DIRECTIONS FOR THIS TASK — Give the lines below again exactly, starting with the line that holds "Понравилась статья? Поделиться" and going on through the line that holds "Вам также может быть интересно".

----- SUPPLIED RECORDS -----

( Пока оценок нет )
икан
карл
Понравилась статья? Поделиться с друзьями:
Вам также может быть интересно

-----
----- SUPPLIED RECORDS -----

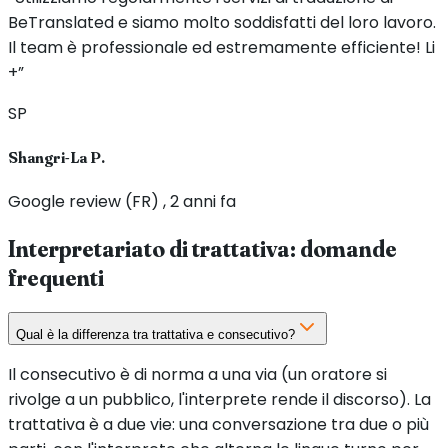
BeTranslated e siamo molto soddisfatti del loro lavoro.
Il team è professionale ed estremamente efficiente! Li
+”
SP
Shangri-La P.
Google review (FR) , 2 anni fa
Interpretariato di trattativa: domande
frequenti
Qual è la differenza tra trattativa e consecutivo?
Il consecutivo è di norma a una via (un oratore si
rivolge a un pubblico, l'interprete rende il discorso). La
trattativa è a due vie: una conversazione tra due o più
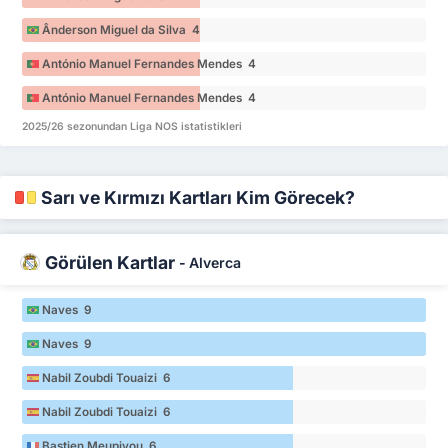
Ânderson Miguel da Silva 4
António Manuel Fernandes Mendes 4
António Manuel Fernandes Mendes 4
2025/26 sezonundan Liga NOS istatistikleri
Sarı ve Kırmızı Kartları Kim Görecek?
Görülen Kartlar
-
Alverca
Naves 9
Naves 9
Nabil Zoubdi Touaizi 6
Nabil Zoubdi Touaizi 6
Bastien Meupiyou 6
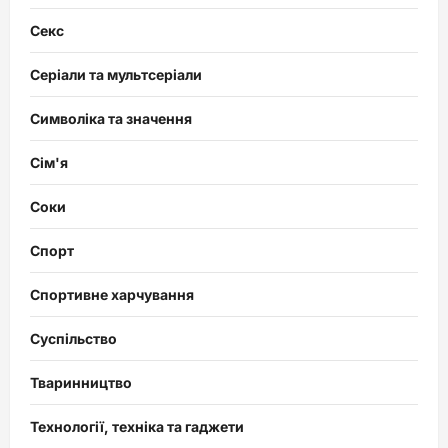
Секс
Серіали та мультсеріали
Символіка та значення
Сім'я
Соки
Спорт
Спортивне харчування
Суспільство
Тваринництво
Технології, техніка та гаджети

-----

TASK OUTPUT —
Понравилась статья? Поделиться с друзьями:
Вам также может быть интересно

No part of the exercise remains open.